18/02/2016 | |
Radio Città Fujiko |
Dalla ricercatrice che risponde alla ministra Giannini alla morte di Giulio Regeni. In Italia si torna a discutere dei “cervelli in fuga”, ma la struttura demografica delle Università italiane rimane gerontocratica e la riforma Gelmini ha peggiorato le cose. A Bologna in scadenza 100 ricercatori. Una fotografia su come il Paese tratta le sue menti.
I riflettori dei media, in questi giorni, sono tornati ad accendersi sulla condizione dei giovani ricercatori italiani. Da un lato l’uccisione di Giulio Regeni, giovane ricercatore italiano per l’Università di Cambridge, dall’altro la risposta di una ricercatrice italiana ai meriti che la ministra Giannini cercava di prendersi a proposito della scoperta sulle onde gravitazionali, hanno riaperto lo storico dibattito sulla cosiddetta “fuga dei cervelli” e su ciò che spinge le giovani menti italiane ad andare all’estero.
A certificare le difficoltà dei giovani ricercatori italiani in patria, ormai, c’è una cospicua letteratura, fatta di dati ed analisi. Una di queste ultime è quella di Alessandro Rosina, docente di Statistica all’Università Cattolica di Milano e autore del libro “Non è un Paese per giovani“.
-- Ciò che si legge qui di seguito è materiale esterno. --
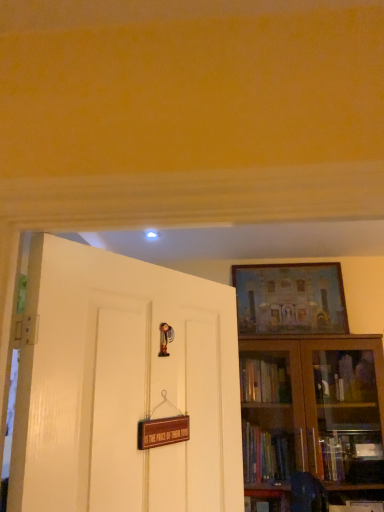 Question: From the image's perspective, does white glossy door at left appear higher than brown wooden bookcase at right?

Choices:
 (A) no
 (B) yes

Answer: (B)

Question: Is brown wooden bookcase at right inside white glossy door at left?

Choices:
 (A) no
 (B) yes

Answer: (A)

Question: Is white glossy door at left turned away from brown wooden bookcase at right?

Choices:
 (A) no
 (B) yes

Answer: (A)

Question: Considering the relative sizes of white glossy door at left and brown wooden bookcase at right in the image provided, is white glossy door at left thinner than brown wooden bookcase at right?

Choices:
 (A) no
 (B) yes

Answer: (B)

Question: Does white glossy door at left turn towards brown wooden bookcase at right?

Choices:
 (A) yes
 (B) no

Answer: (B)

Question: Considering their positions, is white glossy door at left located in front of or behind brown wooden bookcase at right?

Choices:
 (A) front
 (B) behind

Answer: (A)

Question: Which is correct: white glossy door at left is inside brown wooden bookcase at right, or outside of it?

Choices:
 (A) outside
 (B) inside

Answer: (A)

Question: From a real-world perspective, is white glossy door at left positioned above or below brown wooden bookcase at right?

Choices:
 (A) above
 (B) below

Answer: (A)

Question: Considering the relative positions of white glossy door at left and brown wooden bookcase at right in the image provided, is white glossy door at left to the left or to the right of brown wooden bookcase at right?

Choices:
 (A) right
 (B) left

Answer: (B)

Question: Considering the positions of white glossy door at left and matte wooden picture frame at upper right in the image, is white glossy door at left wider or thinner than matte wooden picture frame at upper right?

Choices:
 (A) wide
 (B) thin

Answer: (A)

Question: Considering the relative positions of white glossy door at left and matte wooden picture frame at upper right in the image provided, is white glossy door at left to the left or to the right of matte wooden picture frame at upper right?

Choices:
 (A) right
 (B) left

Answer: (B)

Question: Would you say white glossy door at left is inside or outside matte wooden picture frame at upper right?

Choices:
 (A) inside
 (B) outside

Answer: (B)

Question: Considering the positions of white glossy door at left and matte wooden picture frame at upper right in the image, is white glossy door at left taller or shorter than matte wooden picture frame at upper right?

Choices:
 (A) short
 (B) tall

Answer: (B)

Question: From a real-world perspective, is brown wooden bookcase at right physically located above or below matte wooden picture frame at upper right?

Choices:
 (A) below
 (B) above

Answer: (A)

Question: Considering the positions of brown wooden bookcase at right and matte wooden picture frame at upper right in the image, is brown wooden bookcase at right taller or shorter than matte wooden picture frame at upper right?

Choices:
 (A) short
 (B) tall

Answer: (B) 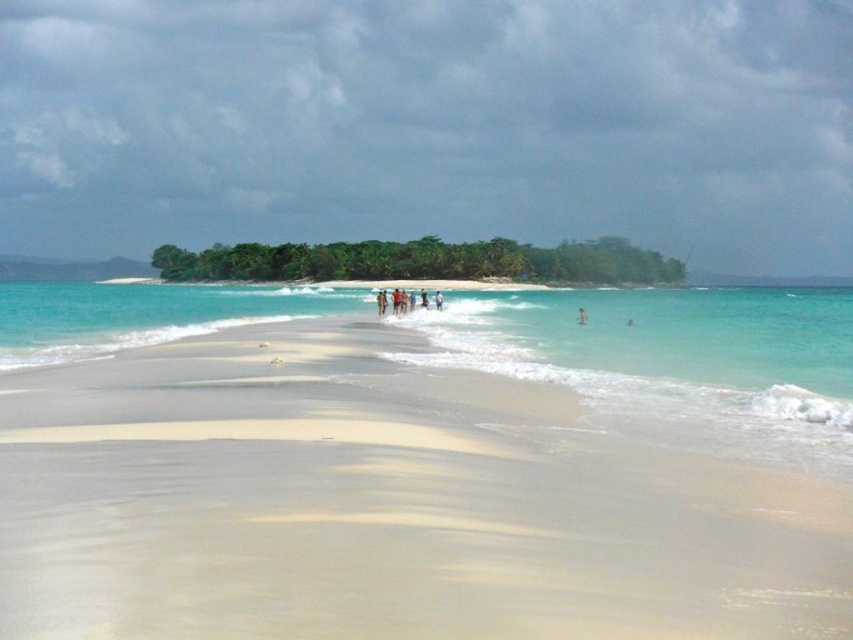 Between point (285, 552) and point (582, 307), which one is positioned behind?

The point (582, 307) is behind.

Who is taller, white sand beach at center or skinny person at center?

white sand beach at center

Between point (44, 611) and point (581, 321), which one is positioned behind?

Positioned behind is point (581, 321).

Find the location of `white sand beach at center`. white sand beach at center is located at coordinates (422, 467).

Does green leafy island at center come behind skinny person at center?

Yes, green leafy island at center is further from the viewer.

Between green leafy island at center and skinny person at center, which one appears on the left side from the viewer's perspective?

Positioned to the left is green leafy island at center.

In order to click on green leafy island at center in this screenshot , I will do `click(422, 260)`.

Who is more forward, (405,472) or (167,280)?

Point (405,472) is more forward.

Is white sand beach at center closer to camera compared to green leafy island at center?

That is True.

The height and width of the screenshot is (640, 853). Describe the element at coordinates (422, 467) in the screenshot. I see `white sand beach at center` at that location.

Locate an element on the screen. The width and height of the screenshot is (853, 640). white sand beach at center is located at coordinates (422, 467). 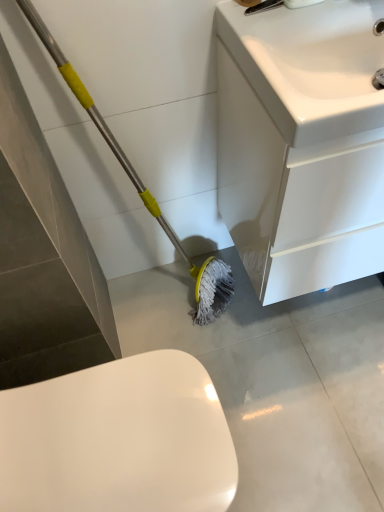 Identify the location of vacant space situated above white glossy toilet at lower left (from a real-world perspective). The image size is (384, 512). (86, 445). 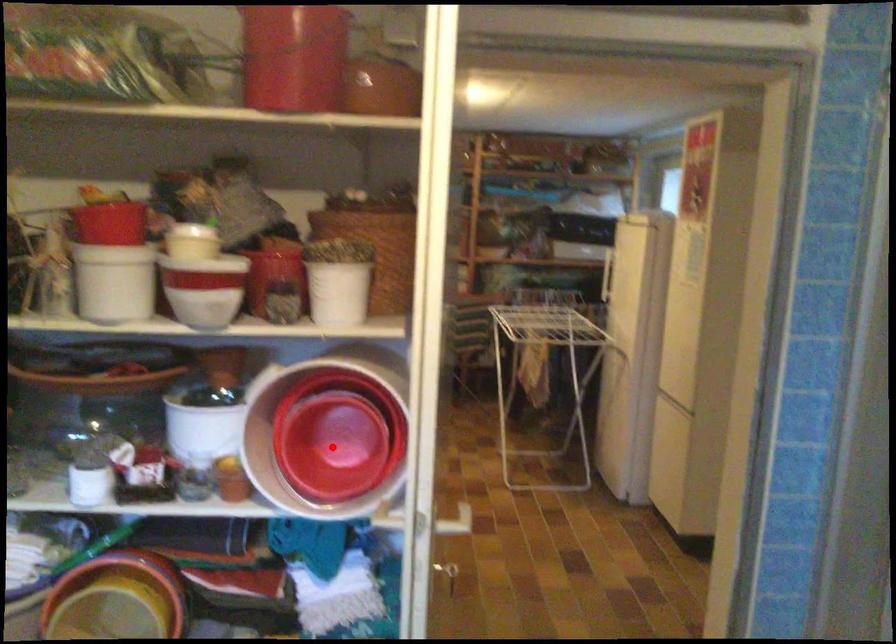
“L’Italia sconta una struttura demografica gerontocratica all’interno delle Università – spiega il docente – con molti professori over 65, che oltretutto costano molto a causa degli scatti di anzianità”. Se si unisce questo aspetto alla cronica scarsità di finanziamenti alla ricerca e per l’innovazione, ecco che i giovani studiosi italiani sono sempre più spinti ad andare all’estero, dove trovano maggiori riconoscimenti per il proprio lavoro e strutture più avanzate dove svolgere le proprie ricerche.
“Servirebbero scelte drastiche – osserva Rosina – sia sul versante degli investimenti, sia per ringiovanire la popolazione accademica”.
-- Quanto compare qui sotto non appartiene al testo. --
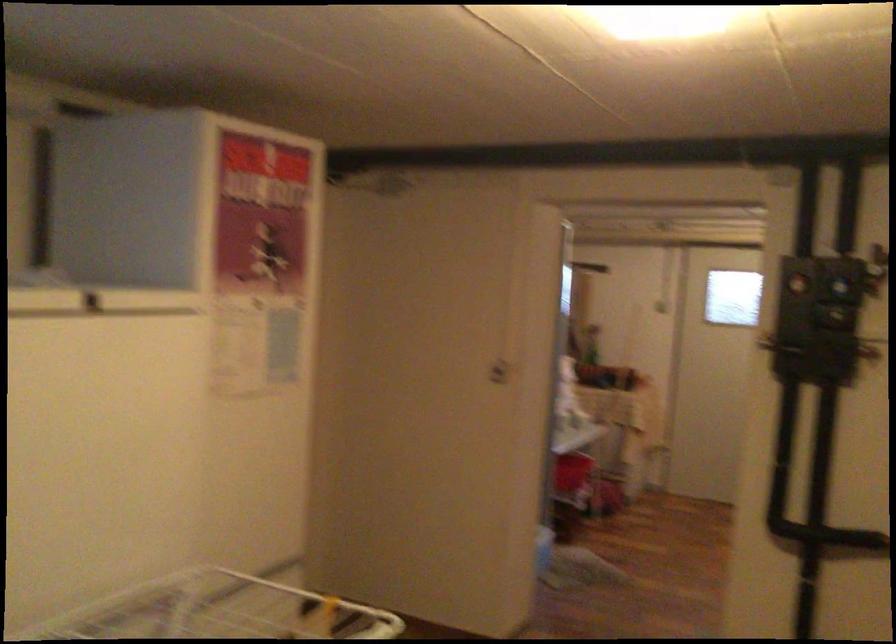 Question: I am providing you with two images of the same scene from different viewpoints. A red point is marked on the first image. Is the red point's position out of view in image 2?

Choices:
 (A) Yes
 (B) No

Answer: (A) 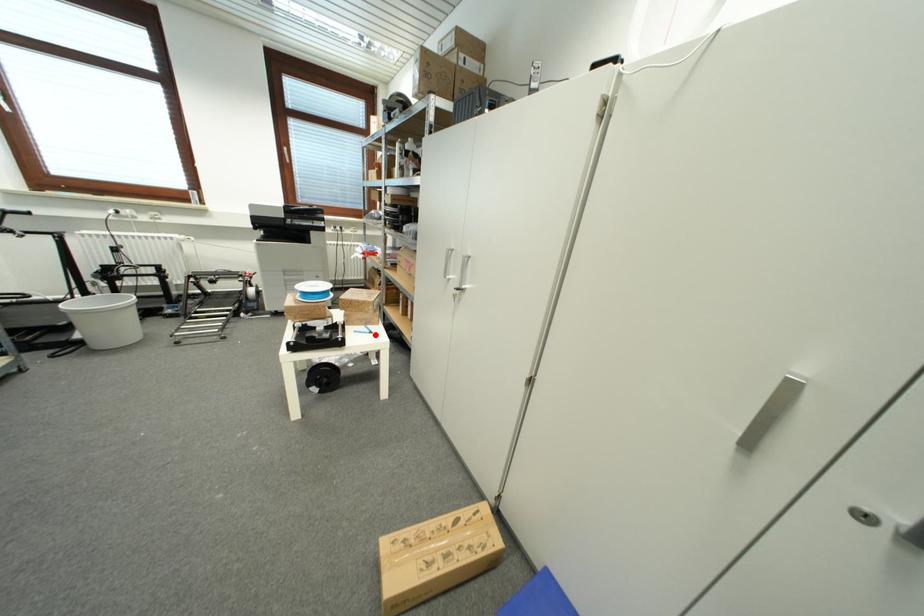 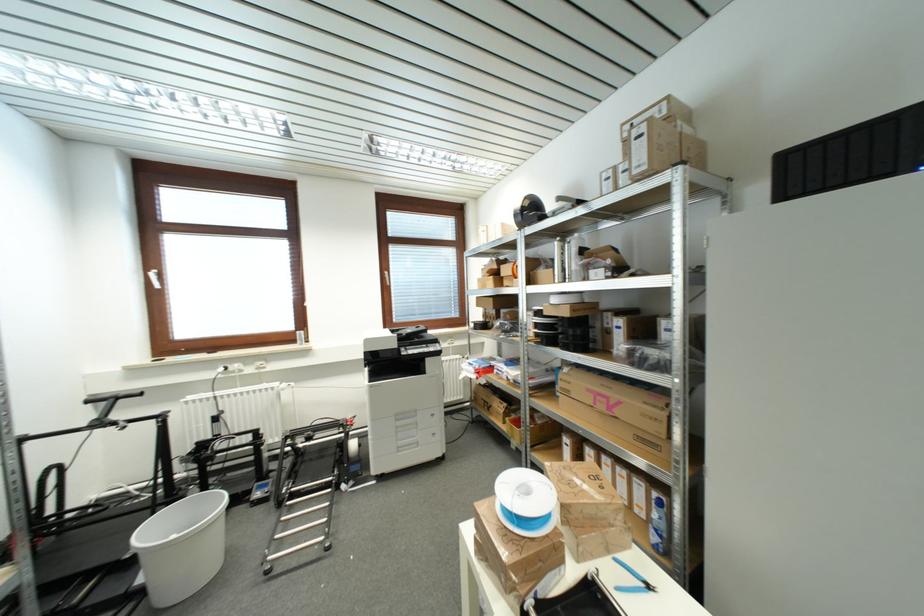 Find the pixel in the second image that matches the highlighted location in the first image.

(652, 590) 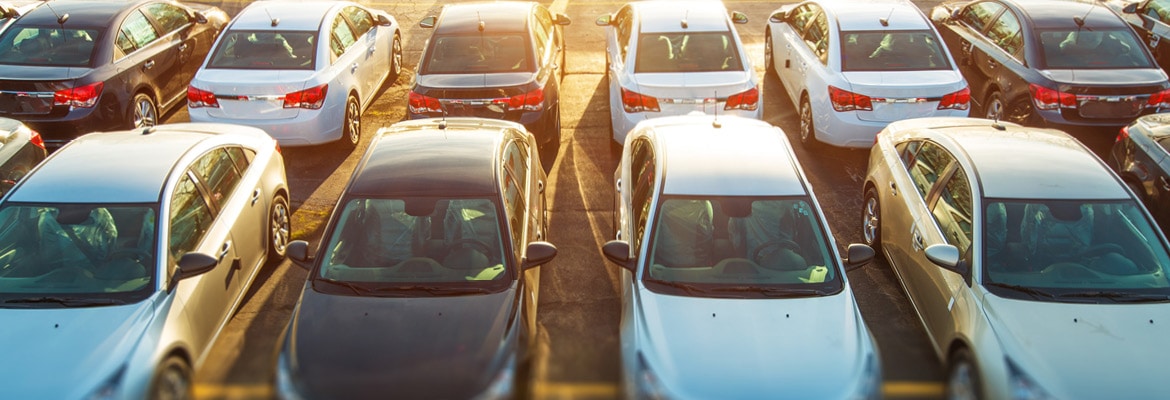 The width and height of the screenshot is (1170, 400). Identify the location of hoods. (70, 341), (367, 368), (769, 371), (1072, 368).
Gli ultimi dati Istat sugli espatri parlano chiaro. Se a inizio secolo i laureati che lasciavano l’Italia erano circa il 12%, negli ultimi anni sono ormai il 30%. Ancor più significativo l’esodo dei dottori di ricerca, raddoppiato nei soli ultimi 3 anni.
All’estero, solitamente, il trattamento che ricevono è migliore, dal momento che i talenti italiani sono piuttosto apprezzati.
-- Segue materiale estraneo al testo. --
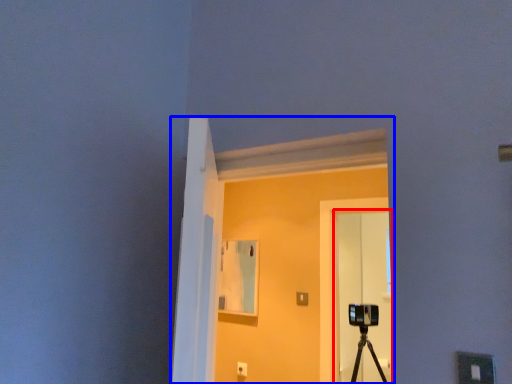 Question: Which of the following is the farthest to the observer, glass door (highlighted by a red box) or window (highlighted by a blue box)?

Choices:
 (A) glass door
 (B) window

Answer: (A) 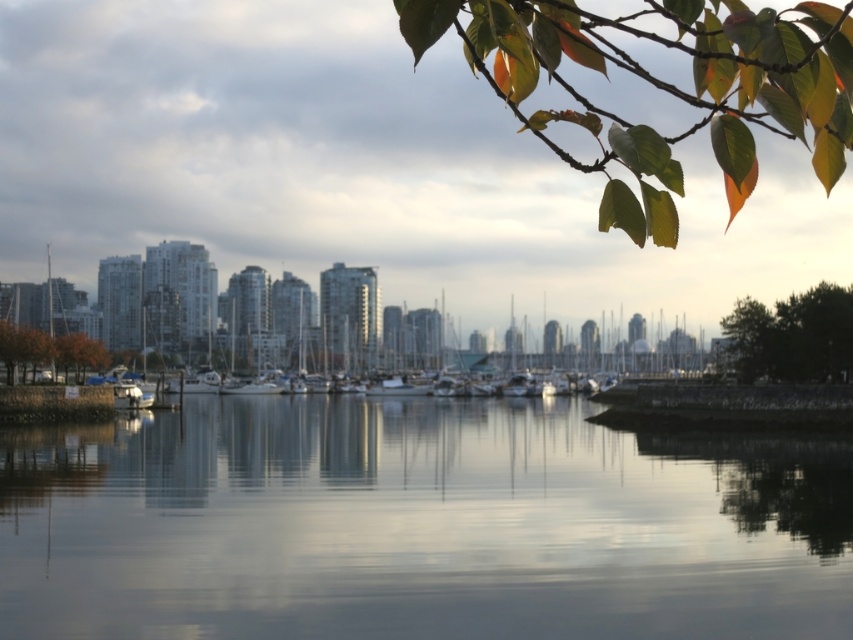 Question: Estimate the real-world distances between objects in this image. Which object is closer to the green leafy branch at upper right?

Choices:
 (A) clear water at center
 (B) orange matte tree at left

Answer: (A)

Question: Is the position of green leafy tree at upper right more distant than that of orange matte tree at left?

Choices:
 (A) yes
 (B) no

Answer: (B)

Question: Which object is farther from the camera taking this photo?

Choices:
 (A) orange matte tree at left
 (B) white glossy boats at center
 (C) clear water at center

Answer: (B)

Question: Which of the following is the closest to the observer?

Choices:
 (A) (0, 337)
 (B) (788, 632)
 (C) (735, 195)

Answer: (C)

Question: Is green leafy branch at upper right to the right of white glossy boats at center from the viewer's perspective?

Choices:
 (A) yes
 (B) no

Answer: (B)

Question: Can you confirm if green leafy branch at upper right is thinner than white glossy boats at center?

Choices:
 (A) no
 (B) yes

Answer: (B) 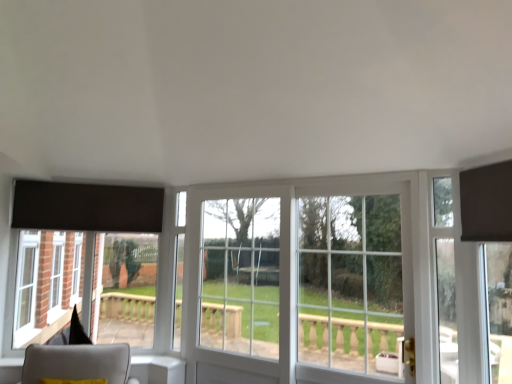 Describe the element at coordinates (486, 203) in the screenshot. I see `matte black curtain at upper right` at that location.

Based on the photo, what is the approximate width of clear glass door at right?

clear glass door at right is 5.15 inches wide.

Based on the photo, what is the approximate height of clear glass window at center?

clear glass window at center is 1.54 meters tall.

The width and height of the screenshot is (512, 384). Find the location of `clear glass door at center`. clear glass door at center is located at coordinates (242, 289).

Between matte black curtain at upper right and clear glass door at right, which one appears on the left side from the viewer's perspective?

From the viewer's perspective, clear glass door at right appears more on the left side.

Is matte black curtain at upper right beside clear glass door at right?

No, matte black curtain at upper right is not in contact with clear glass door at right.

Identify the location of curtain above the clear glass door at right (from a real-world perspective). The height and width of the screenshot is (384, 512). (486, 203).

Considering their positions, is matte black curtain at upper right located in front of or behind clear glass door at right?

Clearly, matte black curtain at upper right is in front of clear glass door at right.

How distant is light gray fabric chair at lower left from clear glass window at center?

They are 3.70 feet apart.

Are light gray fabric chair at lower left and clear glass window at center beside each other?

No.

Is light gray fabric chair at lower left oriented towards clear glass window at center?

No.

Consider the image. Which is nearer, (80,349) or (218,325)?

The point (80,349) is closer to the camera.

Is clear glass door at right oriented away from clear glass door at center?

That's not correct — clear glass door at right is not looking away from clear glass door at center.

Is clear glass door at right beside clear glass door at center?

No.

From the image's perspective, which is below, clear glass door at right or clear glass door at center?

From the image's view, clear glass door at center is below.

Considering the sizes of clear glass door at right and clear glass door at center in the image, is clear glass door at right wider or thinner than clear glass door at center?

Considering their sizes, clear glass door at right looks broader than clear glass door at center.

From a real-world perspective, does clear glass door at center sit lower than matte black curtain at upper right?

Correct, in the physical world, clear glass door at center is lower than matte black curtain at upper right.

Is clear glass door at center with matte black curtain at upper right?

No, clear glass door at center is not next to matte black curtain at upper right.

Considering the relative sizes of clear glass door at center and matte black curtain at upper right in the image provided, is clear glass door at center taller than matte black curtain at upper right?

Correct, clear glass door at center is much taller as matte black curtain at upper right.

Could you tell me if clear glass door at center is turned towards matte black curtain at upper right?

No, clear glass door at center is not aimed at matte black curtain at upper right.

Is clear glass window at center beside light gray fabric chair at lower left?

clear glass window at center is not next to light gray fabric chair at lower left, and they're not touching.

Is clear glass window at center located outside light gray fabric chair at lower left?

Yes, clear glass window at center is located beyond the bounds of light gray fabric chair at lower left.

Is light gray fabric chair at lower left at the back of clear glass window at center?

No, clear glass window at center is not facing the opposite direction of light gray fabric chair at lower left.

Is clear glass door at center looking in the opposite direction of clear glass window at center?

Absolutely, clear glass door at center is directed away from clear glass window at center.

From the picture: From a real-world perspective, which is physically below, clear glass door at center or clear glass window at center?

clear glass door at center.

Find the location of a particular element. This screenshot has height=384, width=512. screen door that appears on the left of clear glass window at center is located at coordinates (242, 289).

Does point (382, 311) lie behind point (503, 168)?

Yes, it is.

Looking at this image, which of these two, clear glass door at right or matte black curtain at upper right, stands taller?

clear glass door at right is taller.

Who is smaller, clear glass door at right or matte black curtain at upper right?

Smaller between the two is matte black curtain at upper right.

Is clear glass door at right looking in the opposite direction of matte black curtain at upper right?

No, matte black curtain at upper right is not at the back of clear glass door at right.

Find the location of a particular element. glass door below the matte black curtain at upper right (from a real-world perspective) is located at coordinates (350, 281).

This screenshot has width=512, height=384. Find the location of `window above the light gray fabric chair at lower left (from a real-world perspective)`. window above the light gray fabric chair at lower left (from a real-world perspective) is located at coordinates (298, 281).

Looking at the image, which one is located closer to clear glass door at right, clear glass window at center or clear glass door at center?

clear glass window at center lies closer to clear glass door at right than the other object.

Estimate the real-world distances between objects in this image. Which object is further from matte black curtain at upper right, clear glass door at center or light gray fabric chair at lower left?

Among the two, light gray fabric chair at lower left is located further to matte black curtain at upper right.

Looking at the image, which one is located closer to clear glass door at center, light gray fabric chair at lower left or matte black curtain at upper right?

Among the two, light gray fabric chair at lower left is located nearer to clear glass door at center.

Which object lies further to the anchor point clear glass door at right, light gray fabric chair at lower left or clear glass door at center?

light gray fabric chair at lower left lies further to clear glass door at right than the other object.

Looking at the image, which one is located further to clear glass window at center, clear glass door at right or matte black curtain at upper right?

The object further to clear glass window at center is matte black curtain at upper right.

Which object lies further to the anchor point clear glass window at center, light gray fabric chair at lower left or clear glass door at right?

light gray fabric chair at lower left is further to clear glass window at center.

Considering their positions, is clear glass door at right positioned further to light gray fabric chair at lower left than matte black curtain at upper right?

matte black curtain at upper right lies further to light gray fabric chair at lower left than the other object.

From the image, which object appears to be farther from clear glass window at center, clear glass door at right or light gray fabric chair at lower left?

The object further to clear glass window at center is light gray fabric chair at lower left.

Where is `screen door located between light gray fabric chair at lower left and clear glass door at right in the left-right direction`? This screenshot has width=512, height=384. screen door located between light gray fabric chair at lower left and clear glass door at right in the left-right direction is located at coordinates [x=242, y=289].

I want to click on window between light gray fabric chair at lower left and matte black curtain at upper right in the horizontal direction, so click(x=298, y=281).

This screenshot has height=384, width=512. What are the coordinates of `screen door between light gray fabric chair at lower left and clear glass window at center in the horizontal direction` in the screenshot? It's located at (242, 289).

At what (x,y) coordinates should I click in order to perform the action: click on screen door situated between light gray fabric chair at lower left and matte black curtain at upper right from left to right. Please return your answer as a coordinate pair (x, y). Looking at the image, I should click on (242, 289).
“Anche la produttività scientifica dei ricercatori italiani, soprattutto giovani – osserva il docente – è piuttosto rilevante. I giovani ricercatori italiani sono competetivi, anche grazie ad una crescente presisposizione al cosmopolitismo, che li agevola anche nella stesura di paper in inglese”.
Il trattamento che l’Italia riserva ai propri giovani, però, ha un costo sociale per l’intero Paese. Spesso, infatti, si spendono soldi per la formazione e la preparazione dei professionisti, di cui però beneficieranno Stati esteri. Aggiunto al problema dei “neet“, ciò rende evidente la poca lungimiranza del sistema italiano.
“È come se investissimo in un vivaio di giocatori – osserva Rosina – ma, al momento di farli giocare, li tenessimo in panchina o li regalassimo alle altre squadre”.